The less a private investigator inserts themselves into the surveillance, the better the surveillance will be and the fewer burns an investigator will have.

Not contacting a subject also makes it much easier to for a private investigator to follow subject’s into stores and public areas on foot without causing any suspicion.  

Other Reasons for Pretexting

There are plenty of other reasons to use pretexting and I honestly and I don’t know that one is better than the other when getting information.  Every situation is different when it comes to pretexting.

With that being said, I personally would much rather pretext over the phone just in case a pretext doesn’t go as planned.  

Having a pretext go south can be a very stressful and an uncomfortable situation especially when it is done in person.  

Having a phone pretext go south can still be stressful but you can end any confrontation by hanging up the phone.
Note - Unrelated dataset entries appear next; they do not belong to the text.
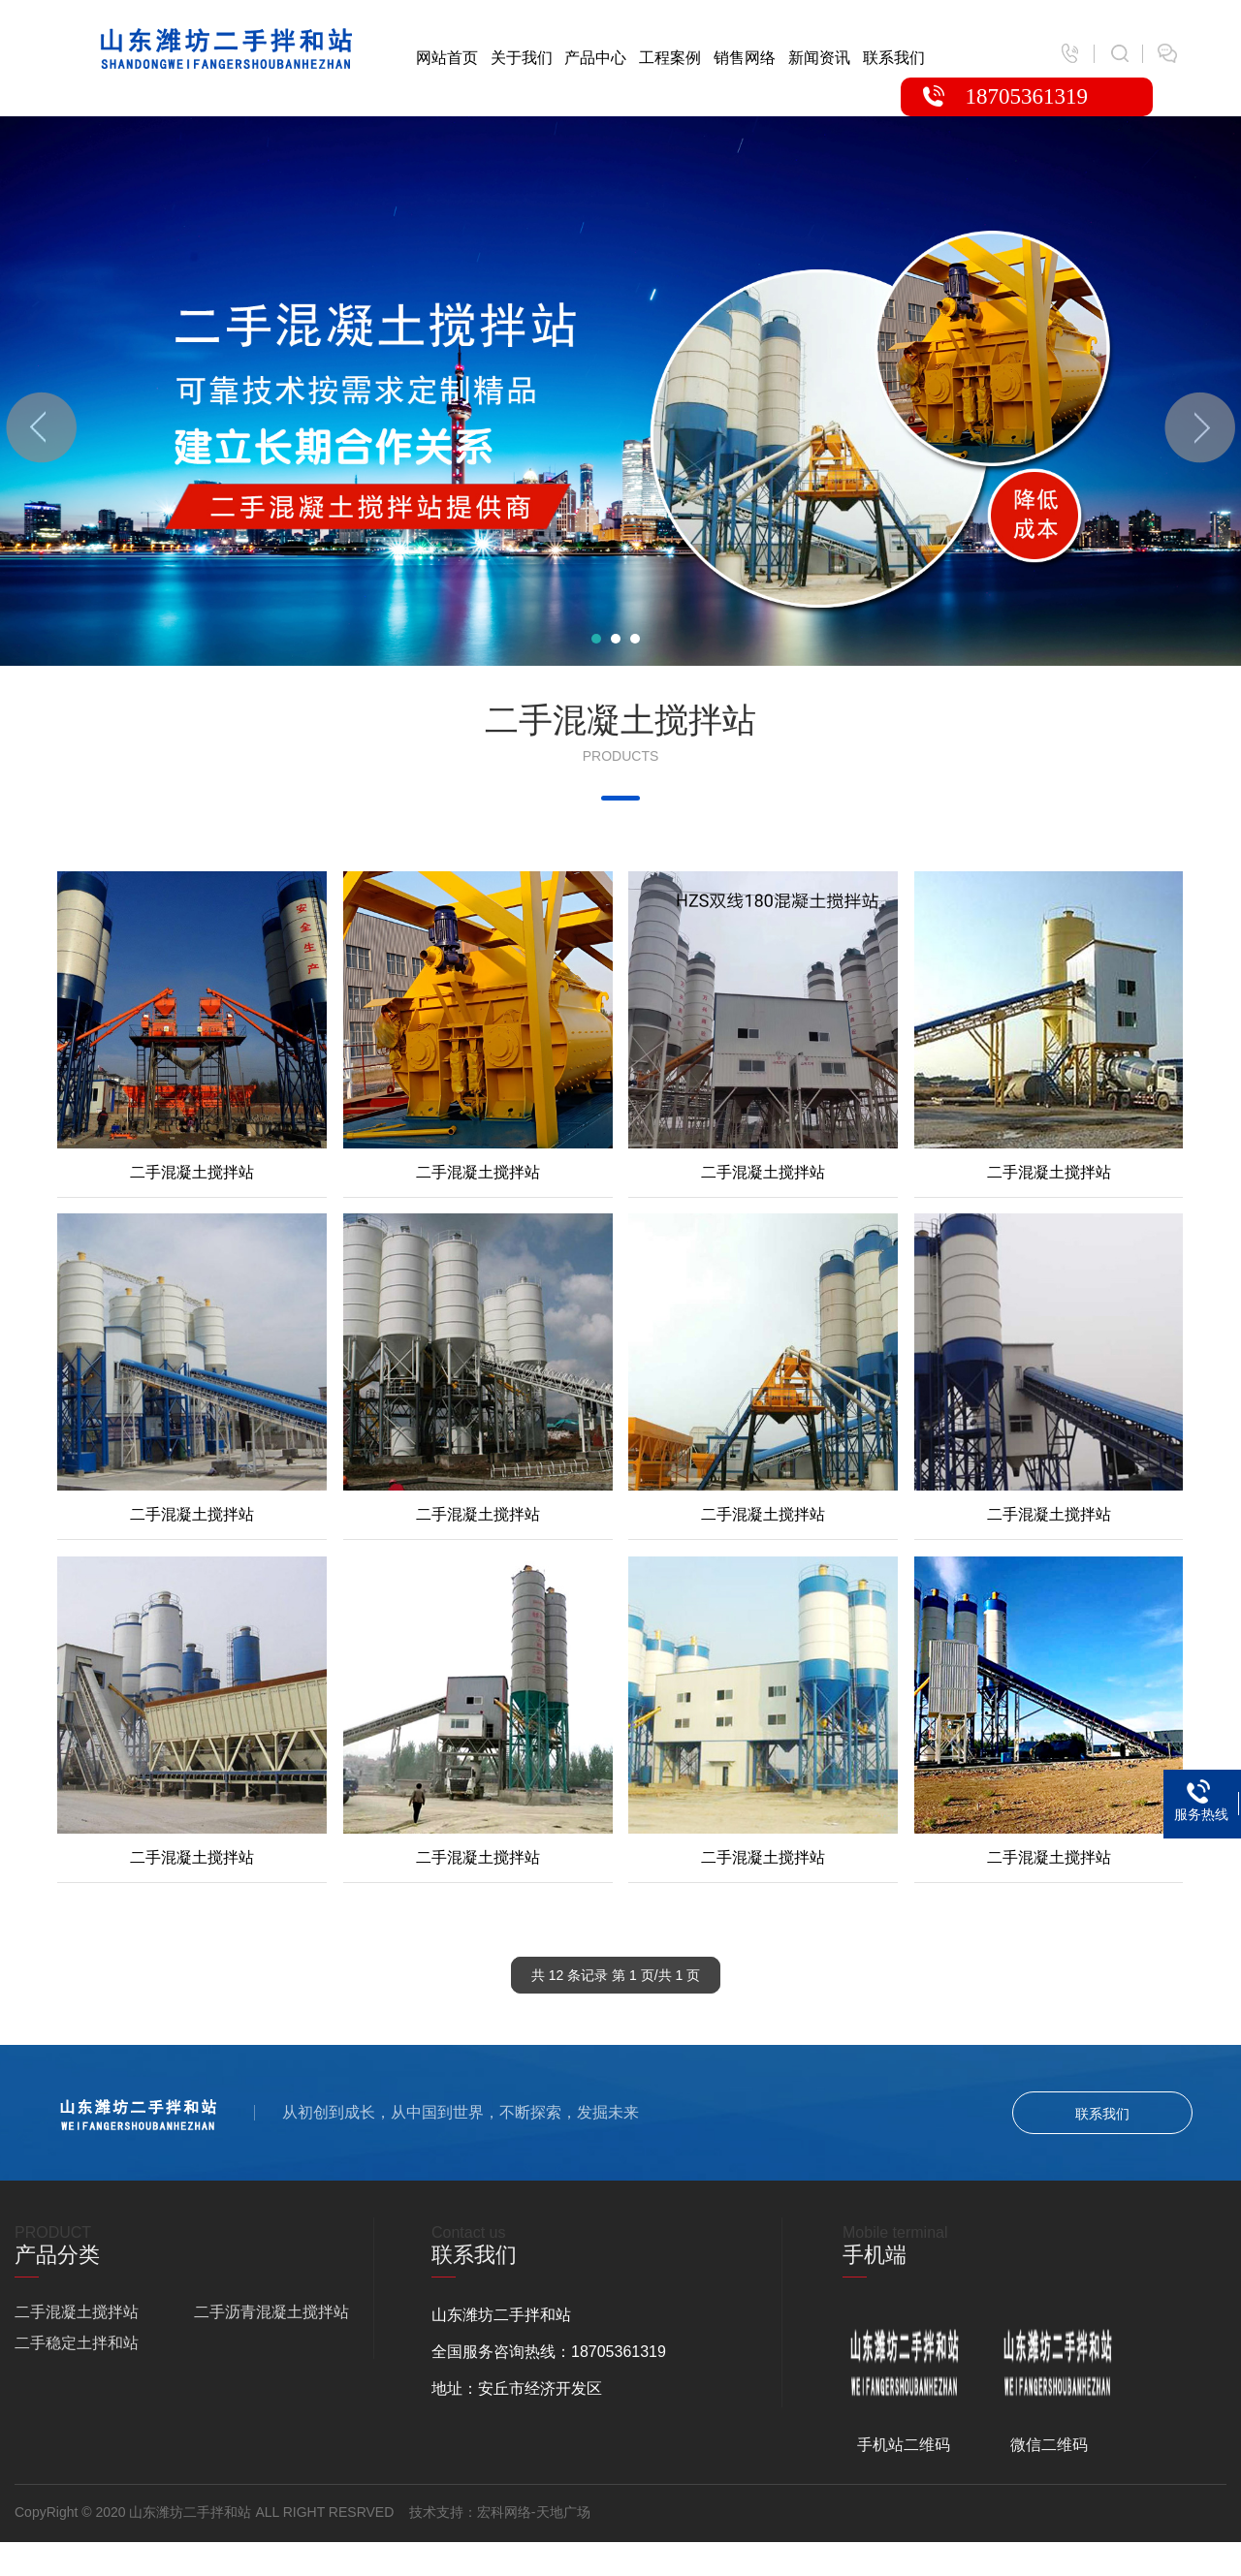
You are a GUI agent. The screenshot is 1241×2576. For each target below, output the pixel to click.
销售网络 (745, 57)
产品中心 (595, 57)
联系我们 (894, 57)
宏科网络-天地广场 (533, 2512)
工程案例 (670, 57)
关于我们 (522, 57)
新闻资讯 (819, 57)
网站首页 (447, 57)
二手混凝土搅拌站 (77, 2312)
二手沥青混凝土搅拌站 (271, 2312)
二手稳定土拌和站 (77, 2343)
Conclusion to Physical Pretexting versus Phone Pretexing

When someone asks a question I know they have some specific scenario in mind.  Sometimes my scenarios are not the same but I hope what I shared answered the reader’s question.

What are your thoughts on pretexting?  Do you prefer phone pretexting or in-person pretexting.  Are there specific scenarios you find yourself pretexting for more than others?

Thank you again for taking the time to read this and I hope it provided some value for you.  Always follow the laws associated to pretexting and use pretexting responsibly.